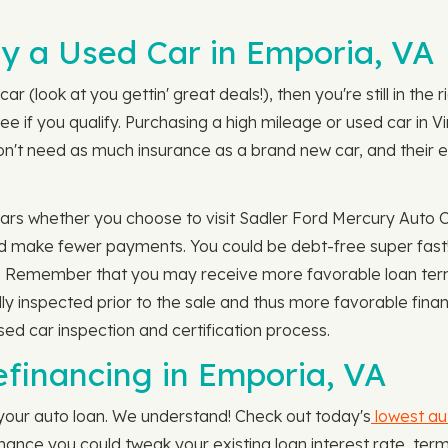
y a Used Car in Emporia, VA
ar (look at you gettin' great deals!), then you're still in the
e if you qualify. Purchasing a high mileage or used car in V
on't need as much insurance as a brand new car, and their ea
 cars whether you choose to visit Sadler Ford Mercury Auto 
nd make fewer payments. You could be debt-free super fast! 
. Remember that you may receive more favorable loan terms
ally inspected prior to the sale and thus more favorable fin
ed car inspection and certification process.
efinancing in Emporia, VA
 your auto loan. We understand! Check out today's
lowest au
t chance you could tweak your existing loan interest rate, 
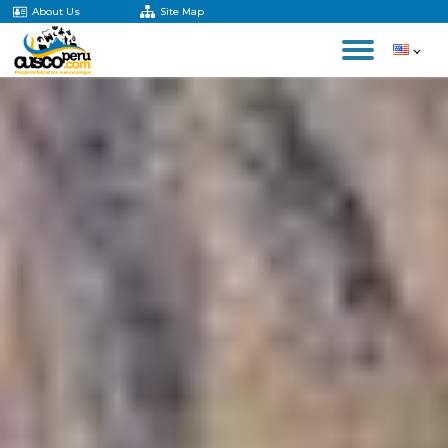
About Us
Site Map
=====
> [Problem details]
Scan the entries above and show each line that contains the word "your".

> [Solution to this task]
 your auto loan. We understand! Check out today's
t chance you could tweak your existing loan interest rate, 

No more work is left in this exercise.